--- Your objective ---
Scan the data. Collect each line that contains the word "main".

(Saved entries)
───
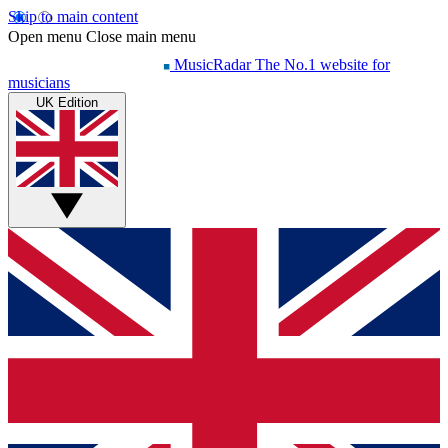
Skip to main content
Open menu
Close main menu
MusicRadar
The No.1 website for
musicians
UK Edition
───
--- Answer to the problem ---
Skip to main content
Close main menu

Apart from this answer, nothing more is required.